Tp-2
Caros leitores assim começou a jornada dos nossos personagens amados
A primeira noite juntos foi silenciosa.
Não por falta de assunto, mas pelo peso do que haviam descoberto — e de quem agora os acompanhava. Nyra caminhava à frente, seus pés quase não tocavam o chão coberto de folhas úmidas. Erit seguia logo atrás, atenta a cada som, como se esperasse que a floresta resolvesse engoli-los a qualquer momento. Erian andava ao centro, com os olhos baixos e as mãos fechadas, como se ainda sentisse o eco da magia que libertara Nyra. E Théo... bom, Théo tentava, de todas as formas possíveis, quebrar o gelo.

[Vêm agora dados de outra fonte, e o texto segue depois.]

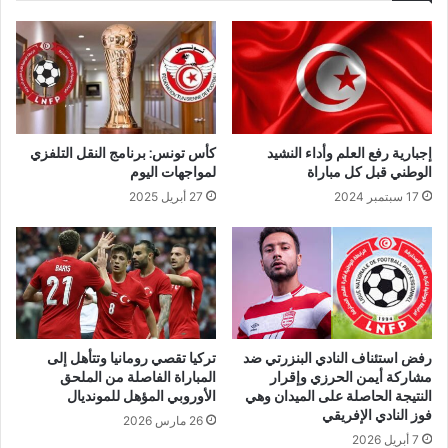
إجبارية رفع العلم وأداء النشيد
كأس تونس: برنامج النقل التلفزي
الوطني قبل كل مباراة
لمواجهات اليوم
17 سبتمبر 2024
27 أبريل 2025
رفض استئناف النادي البنزرتي ضد
تركيا تقصي رومانيا وتتأهل إلى
مشاركة أيمن الحرزي وإقرار
المباراة الفاصلة من الملحق
النتيجة الحاصلة على الميدان وهي
الأوروبي المؤهل للمونديال
فوز النادي الإفريقي
26 مارس 2026
7 أبريل 2026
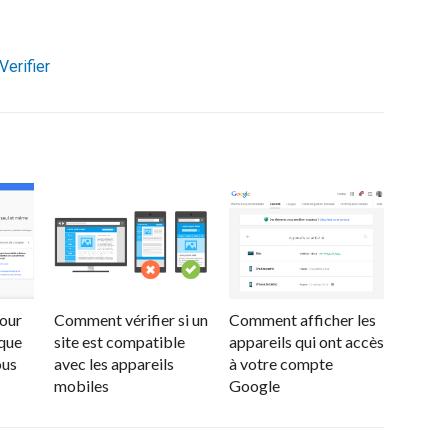
Verifier
pour
Comment vérifier si un
Comment afficher les
 que
site est compatible
appareils qui ont accès
ous
avec les appareils
à votre compte
mobiles
Google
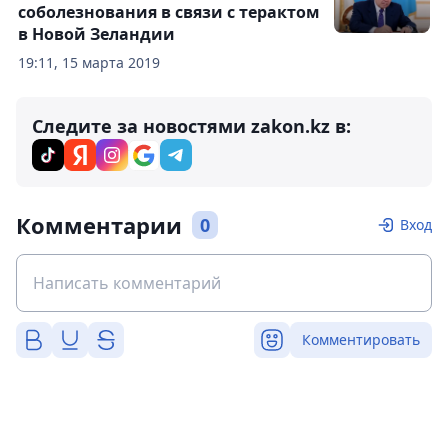
соболезнования в связи с терактом
в Новой Зеландии
19:11, 15 марта 2019
Следите за новостями zakon.kz в:
Комментарии
0
Вход
Комментировать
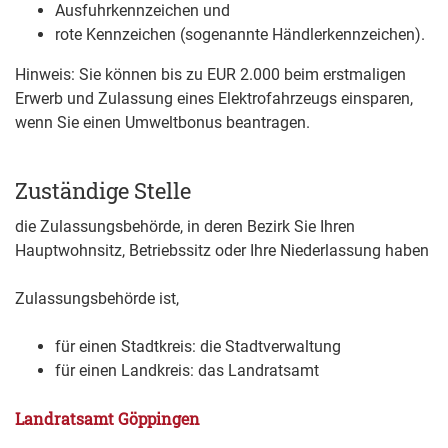
Ausfuhrkennzeichen und
rote Kennzeichen (sogenannte Händlerkennzeichen).
Hinweis: Sie können bis zu EUR 2.000 beim erstmaligen
Erwerb und Zulassung eines Elektrofahrzeugs einsparen,
wenn Sie einen Umweltbonus beantragen.
Zuständige Stelle
die Zulassungsbehörde, in deren Bezirk Sie Ihren
Hauptwohnsitz, Betriebssitz oder Ihre Niederlassung haben
Zulassungsbehörde ist,
für einen Stadtkreis: die Stadtverwaltung
für einen Landkreis: das Landratsamt
Landratsamt Göppingen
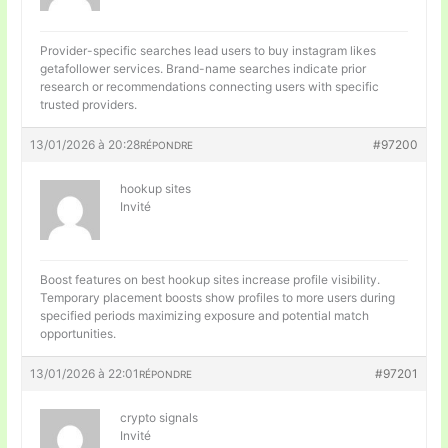
Provider-specific searches lead users to
buy instagram likes
getafollower services. Brand-name searches indicate prior
research or recommendations connecting users with specific
trusted providers.
13/01/2026 à 20:28
#97200
RÉPONDRE
hookup sites
Invité
Boost features on
best hookup sites increase profile visibility.
Temporary placement boosts show profiles to more users during
specified periods maximizing exposure and potential match
opportunities.
13/01/2026 à 22:01
#97201
RÉPONDRE
crypto signals
Invité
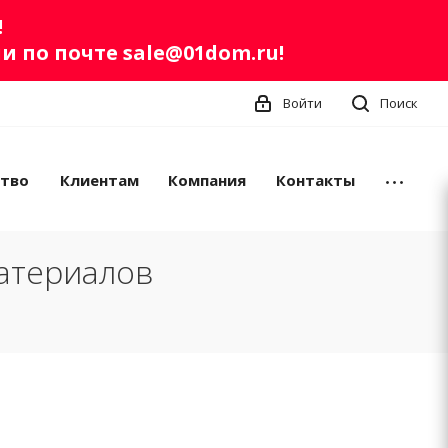
!
ли по почте
sale@01dom.ru
!
Войти
Поиск
ство
Клиентам
Компания
Контакты
атериалов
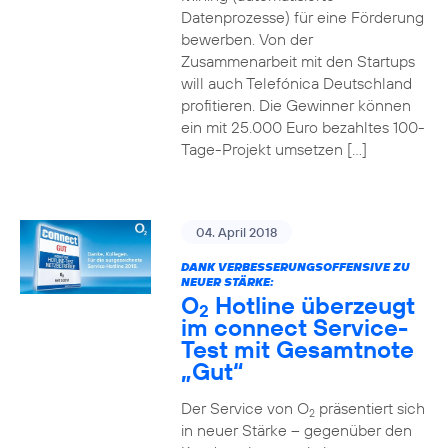
Datenprozesse) für eine Förderung
bewerben. Von der
Zusammenarbeit mit den Startups
will auch Telefónica Deutschland
profitieren. Die Gewinner können
ein mit 25.000 Euro bezahltes 100-
Tage-Projekt umsetzen […]
04. April 2018
DANK VERBESSERUNGSOFFENSIVE ZU
NEUER STÄRKE:
O
Hotline überzeugt
2
im connect Service-
Test mit Gesamtnote
„Gut“
Der Service von O
präsentiert sich
2
in neuer Stärke – gegenüber den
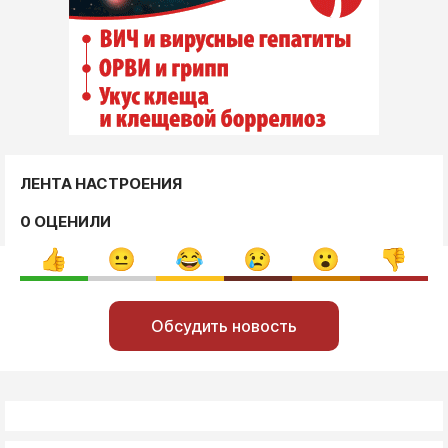
ЛЕНТА НАСТРОЕНИЯ
0 ОЦЕНИЛИ
Обсудить новость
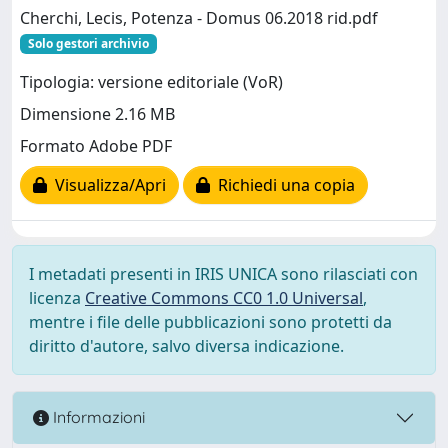
Cherchi, Lecis, Potenza - Domus 06.2018 rid.pdf
Solo gestori archivio
Tipologia: versione editoriale (VoR)
Dimensione 2.16 MB
Formato Adobe PDF
Visualizza/Apri
Richiedi una copia
I metadati presenti in IRIS UNICA sono rilasciati con
licenza
Creative Commons CC0 1.0 Universal
,
mentre i file delle pubblicazioni sono protetti da
diritto d'autore, salvo diversa indicazione.
Informazioni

— "Então... ninguém vai comentar sobre a garota que sai da água sem respirar e lê mentes?" — disse ele, tentando parecer casual, mas claramente aterrorizado. — "Tipo, isso não é estranho pra vocês?"
— "Ela é feérica," respondeu Erit, com voz baixa. — "Eles são mais antigos que o próprio tempo. Sorte nossa que ela escolheu não nos matar."
— "É, super sorte," murmurou Théo. — "Eu sempre sonhei em ter uma amiga que pode me fritar com o olhar."
Nyra não respondeu. Apenas virou brevemente o rosto e lançou um olhar direto a ele. Um sorriso sutil — quase imperceptível — dançou no canto de sua boca. E Théo empalideceu na hora.
A floresta os cercava por todos os lados, densa e viva. O caminho era estreito, e a trilha, antiga. Não era algo que humanos costumavam usar. Mas Erian sentia que estavam no rumo certo. A cada passo, o ar parecia mais carregado, mais vibrante. A pedra de Sareth, adormecida sob sua pele, pulsava de leve — como um sussurro insistente, como se estivesse acordando aos poucos.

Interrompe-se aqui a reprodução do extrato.